10 Responses to “Right to Photograph”

  1. Pitt says:

    Meanwhile, its perfectly legitimate to photograph or videotape law-abiding citizens going about their daily routine. Naw, no privacy violation there. Nope.

    Face it: without some sort of serious intervention, there will be NO right to privacy in about 20 years. Between cameras, Google world, GPS, and people willfully surrenduring every pertinent detail about themselves on facebook, it’ll be just about impossible to retain any shred of a private life. About the only shred of hopefullness is the fact that the sheer volume of data being collected will be so huge as to overwhelm any attempts to manage all of it. It will basicaly become one huge revolving Russian Roulette lottery of identity theft.

    Orwell, your ship has arrived.

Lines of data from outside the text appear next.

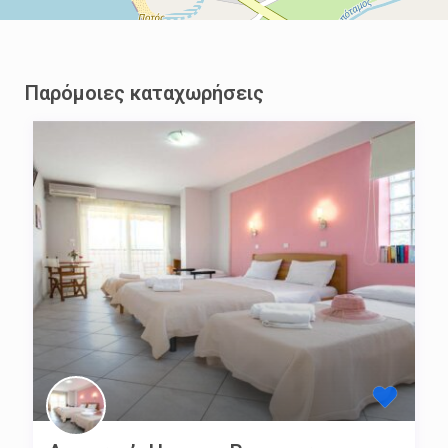
Παρόμοιες καταχωρήσεις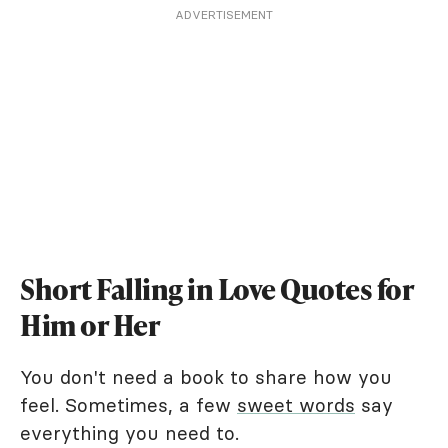
ADVERTISEMENT
Short Falling in Love Quotes for
Him or Her
You don't need a book to share how you
feel. Sometimes, a few
sweet words
say
everything you need to.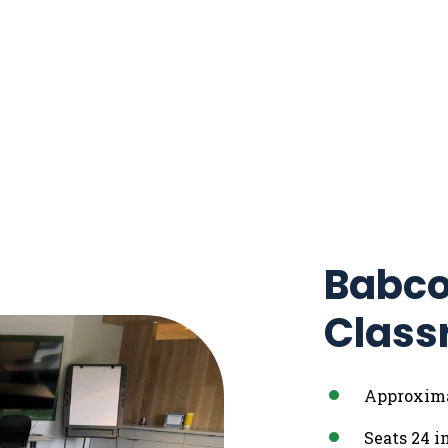
Babco
Class
Approximat
Seats 24 i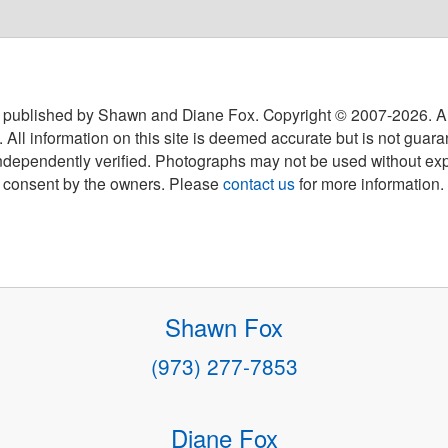
 published by Shawn and Diane Fox. Copyright © 2007-
2026
. A
 All information on this site is deemed accurate but is not guar
ndependently verified. Photographs may not be used without exp
consent by the owners. Please
contact us
for more information.
Shawn Fox
(973) 277-7853
Diane Fox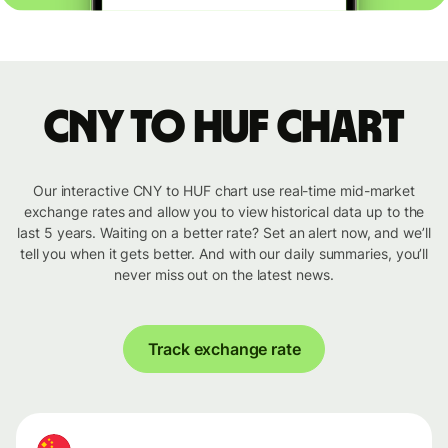
CNY to HUF chart
Our interactive CNY to HUF chart use real-time mid-market
exchange rates and allow you to view historical data up to the
last 5 years. Waiting on a better rate? Set an alert now, and we’ll
tell you when it gets better. And with our daily summaries, you’ll
never miss out on the latest news.
Track exchange rate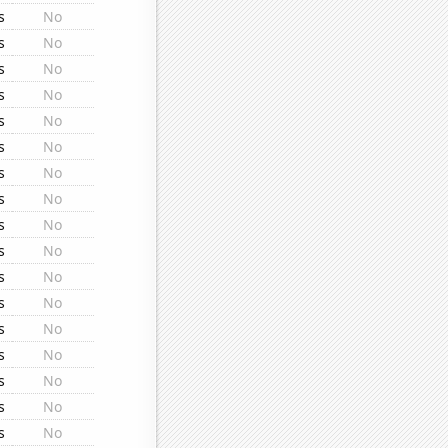
s
No
s
No
s
No
s
No
s
No
s
No
s
No
s
No
s
No
s
No
s
No
s
No
s
No
s
No
s
No
s
No
s
No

And the future is somehow even more grim than you foretold.

  2. Dan says:

    Another recent article, this one pertaining to the fact that in 3 states (possibly more by now) it is actually illegal to record an on-duty police officer. That means that the Rodney King video, if made today, would be punishable by up to 15 years in jail.
    Even if you just have a camera in your motorcycle helmet and you get pulled over by a cop for speeding (and let’s say he breaks several major rules and pulls a gun on you…you know, cuz that’s what Jack Bauer would do), you can face jail time (source). To reiterate, the guy got pulled over for speeding, but then was arrested for recording the officer that pulled a gun on him.

  3. Kevin says:

    I believe that their needs to be a balance. I’m not a proponent of guns but understand the need of the citizenry to have them, because if the government is the only one with guns dot dot dot.

    While I don’t think that people should be able to record you without you knowing it, keeping tabs on the authorities seems like a necessity sometimes. Believe me, if there is an encounter between me and some Jack Bauer cop, that cell phone is coming out.

  4. BrianN says:

    I really want to go around photographing the cops that just stand around doing nothing at construction sites, all on the taxpayer’s dime.

    Hope it’s not illegal in Mass yet. (I wouldn’t be surprised, for all it’s “liberal’ reputation, they seem to be the first to adopt this kind of law).

  5. matt says:

    My personal pet peeve is the cops that act as the security detail at events. For example, the head coach of LSU has a contingent of Louisiana State Troopers that act as his bodyguards at out-of-town football games. There’s money well spent.

  6. Chris says:

    With a quick reading of this and the pertinent section of law included here, it seems that the largest legal problem is with the voice recording that comes with the video. In many states it is illegal to record a conversation without all participants consent. So taking still photos or video without sound (need to make a ‘Cop Buster’ App for that) may get you harassed and detained but not arrested and prosecuted.

    @Pitt: Some make the argument that it was Huxley who was more prescient than Orwell.
    http://www.recombinantrecords.net/docs/2009-05-Amusing-Ourselves-to-Death.html

  7. Pitt says:

    @Chris,

    I had lapsed my mind on Huxley, but I definitely can see the arguement for Huxlian dystopia being our future. Soma FTW!

  8. matt says:

    @Pitt

    You would say that, you Beta, with your dreadful khakis.

  9. Pitt says:

    Funny, I always thought of myself, in the context of that book, as a would-be Beta. And coincidentally, I happen to be sporting my usual khaki pants as I type this.

  10. BrianN says:

    @Chris,

    Cute, I love the beenie baby reference!